The order, accompanied by no explanation and probably informed by astrologers, was typical of the generals who govern this Southeast Asian nation of 50 million people from their isolated and recently constructed capital of Naypyidaw. They rank with North Korea's leaders as the world's most secretive, repressive and destructive to their own people. Now they are about to hold a national election, and the one thing that should be unpredictable is in fact fully known in advance: the election result.

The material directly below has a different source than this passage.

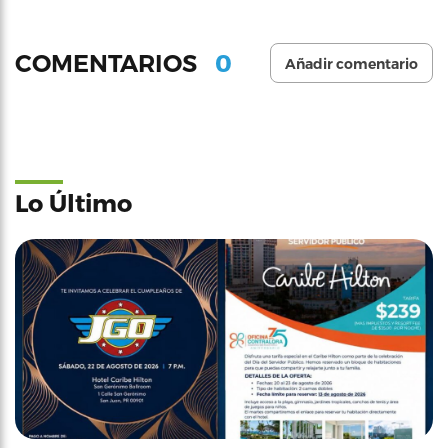
0
COMENTARIOS
Añadir comentario
Lo Último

The Nov. 7 poll will be Burma's first in 20 years, and it might have provided an avenue toward a gradual easing of dictatorial control. But it has not worked out that way. There are a few opposition candidates, but even if all of them win, the junta is guaranteed control of the new parliament. It accomplished this certainty by blocking many parties from participating, including the National League for Democracy and its leader Aung San Suu Kyi, who won the 1990 election but was never permitted to take office; by setting fees so high that in many districts only government-backed candidates could register; by stipulating that the military may allot close to one-quarter of all seats after the election takes place; and by harassing and threatening opposition candidates who have tried, against all odds, to compete. No international observers will be permitted; no foreign journalists are being allowed in. The best that can be expected is that some ruling generals will replace their uniforms with civilian suits.
Nonetheless, we can expect calls after the election for a lifting of economic sanctions and a welcoming of the "new" government into polite company. These calls will come from companies eager to invest in Burma (also known as Myanmar) and from nations eager for influence there. The calls will get louder if, as seems possible, the regime frees Aung San Suu Kyi from house arrest on Nov. 13, when the latest of her many sentences expires.
The Obama administration, which thus far has provided too little leadership on Burma, should be ready to parry these calls. It should appoint the special representative and policy coordinator mandated by Congress; refine its financial sanctions to target Burma's leaders and their families; and put some muscle behind its claimed support for a U.N. inquiry into the regime's crimes against humanity, namely the military's depredations against ethnic minorities. The Voice of America should rethink its plan to cut back broadcasting hours to Burma the month after the election, while Congress should provide the VOA with enough funds to carry out its mission. And the administration should make clear that real steps toward democracy will be reciprocated, but sham elections will gain the regime nothing, no matter what the astrologers promise.